Di fatto, è proprio nella loro insistenza sul subalterno come soggetto di storia che il gruppo mette in
atto una strategia di intervento che solo in parte è involontaria.
Marx sottolinea: i filosofi hanno solo interpretato il mondo in modi diversi; si tratta però di mutarlo.
Dice la Spivak: le descrizioni teoriche non possono produrre degli universali.
VOCI
Un riferimento alle Voci, in quanto mezzo di comunicazione subalterno, è presente soltanto in modo implicito nel lavoro
dei SS.
Le voci rappresentano però un aspetto molto importante. Consideriamo il fonocentrismo di autori come Barthes, Levì
Strauss o Vygotsky:
- Per loro la parola è la diretta e immediata rappresentazione della voce della coscienza; perché la velocità del
linguaggio parlato non favorisce un complicato processo di formulazione, non lascia il tempo per deliberare e
scegliere.
Al contrario, il post-strutturalismo crede:
- Che ogni possibilità di espressione, compresa la parola, condivide una presa di distanza da sé. Ne segue,
secondo questa teoria, che il “sé” è esso stesso sempre un prodotto e non un fondamento: così, la sua
formazione sembrerebbe strutturata sul modello della scrittura, ovvero formulata, deliberata e scelta.
La voce:
- per Guha è l’espressione parlata per eccellenza;
- è tanto immediata poiché non appartiene ad un’unica voce-coscienza, essa appartiene a ciascuno che ne
usufruisca. La voce è per natura errante, sempre in circolazione e senza una fonte riconoscibile e accertabile.
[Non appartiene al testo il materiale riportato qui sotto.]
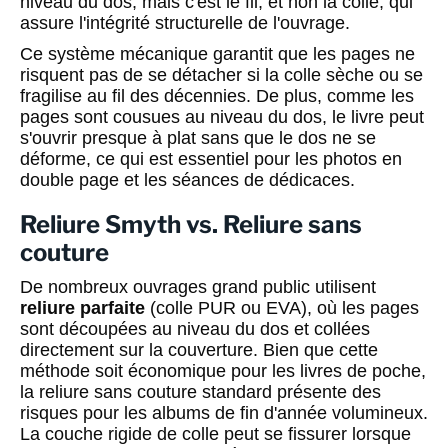
niveau du dos, mais c'est le fil, et non la colle, qui
assure l'intégrité structurelle de l'ouvrage.
Ce système mécanique garantit que les pages ne
risquent pas de se détacher si la colle sèche ou se
fragilise au fil des décennies. De plus, comme les
pages sont cousues au niveau du dos, le livre peut
s'ouvrir presque à plat sans que le dos ne se
déforme, ce qui est essentiel pour les photos en
double page et les séances de dédicaces.
Reliure Smyth vs. Reliure sans
couture
De nombreux ouvrages grand public utilisent
reliure parfaite
(colle PUR ou EVA), où les pages
sont découpées au niveau du dos et collées
directement sur la couverture. Bien que cette
méthode soit économique pour les livres de poche,
la reliure sans couture standard présente des
risques pour les albums de fin d'année volumineux.
La couche rigide de colle peut se fissurer lorsque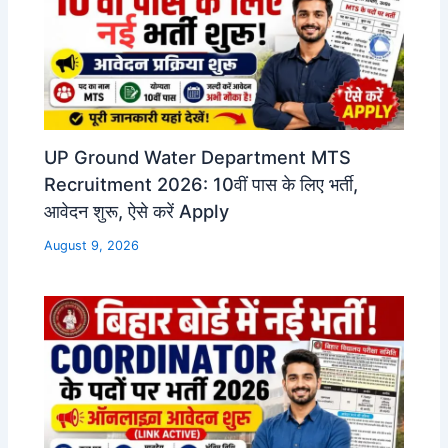
UP Ground Water Department MTS
Recruitment 2026: 10वीं पास के लिए भर्ती,
आवेदन शुरू, ऐसे करें Apply
August 9, 2026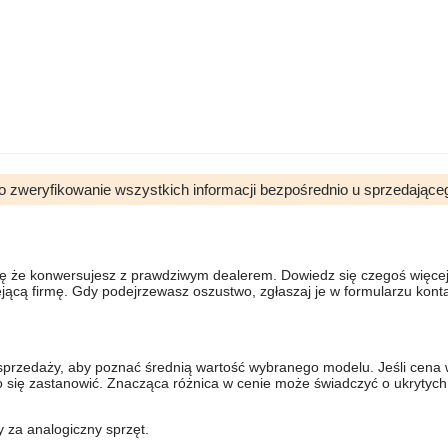
o zweryfikowanie wszystkich informacji bezpośrednio u sprzedające
się że konwersujesz z prawdziwym dealerem. Dowiedz się czegoś więcej 
ejącą firmę. Gdy podejrzewasz oszustwo, zgłaszaj je w formularzu kon
sprzedaży, aby poznać średnią wartość wybranego modelu. Jeśli cena 
to się zastanowić. Znacząca różnica w cenie może świadczyć o ukrytych
y za analogiczny sprzęt.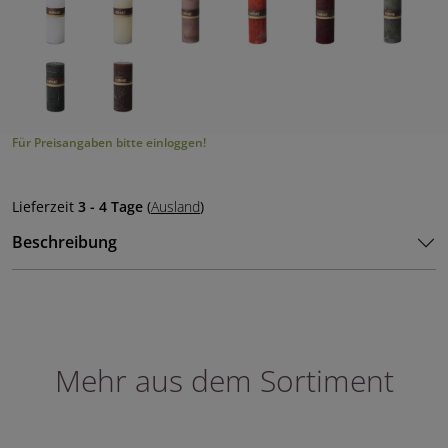
Für Preisangaben bitte einloggen!
Lieferzeit
3 - 4 Tage
(
Ausland
)
Beschreibung
Mehr aus dem Sortiment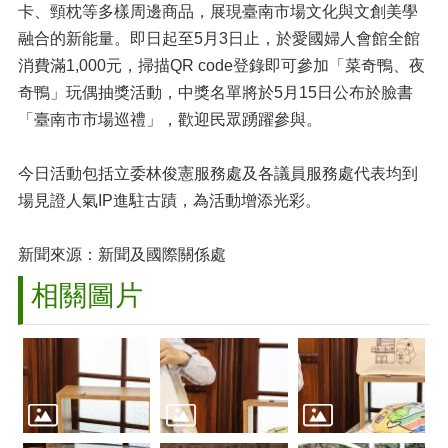
卡、頸枕等多樣周邊商品，展現臺南市場文化與文創美學
融合的新能量。即日起至5月3日止，於愛國婦人會館全館
消費滿1,000元，掃描QR code登錄即可參加「菜奇鴨、夜
奇鴨」玩偶抽獎活動，中獎名單將於5月15日公布於臉書
「臺南市市場巡禮」，歡迎民眾踴躍參與。
今日活動包括立委林俊憲服務處及各議員服務處代表均到
場見證人氣IP進駐古蹟，為活動增添光彩。
新聞來源：新聞及國際關係處
相關圖片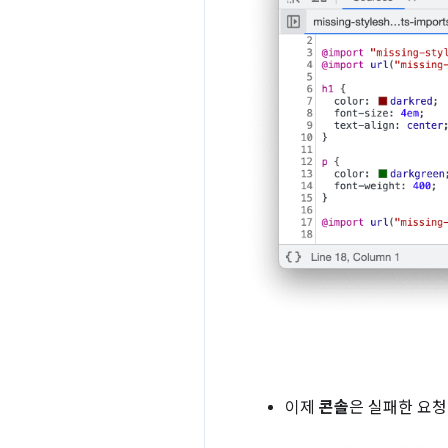
이제
콘솔
은 실패한 요청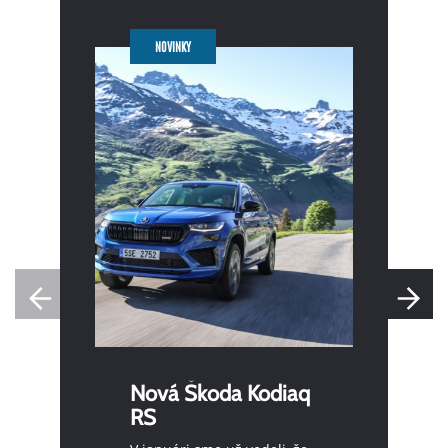
NOVINKY
Nová Škoda Kodiaq
RS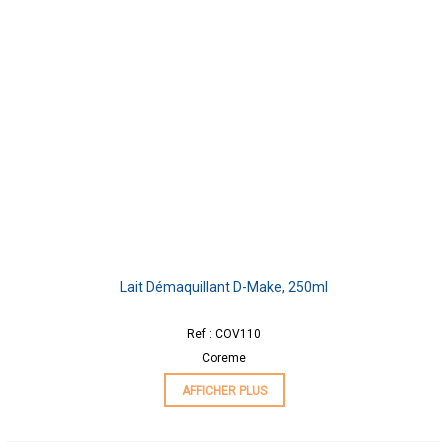
Lait Démaquillant D-Make, 250ml
Ref : COV110
Coreme
AFFICHER PLUS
- La sua transitorietà la rende accessibile all’insurrezione.
- Solo all’inizio e alla fine la transitorietà viene meno, ciò che ne fa una chiara immagine della scrittura.
- La voce può allora essere descritta come il modello di lingua in senso stretto (collateralità e volontà comune).
la scrittura: la scrittura si suppone appartenga ad un’unica voce-coscienza.
La Spivak rimarca il fatto che ad accumunare Subalterni e Storici è uno stesso fono centrismo, ma
che una lettura contro luce fa emergere l’illegittimità dell’unione tra i due.
Ma quale è l’utilità di rimarcare questo?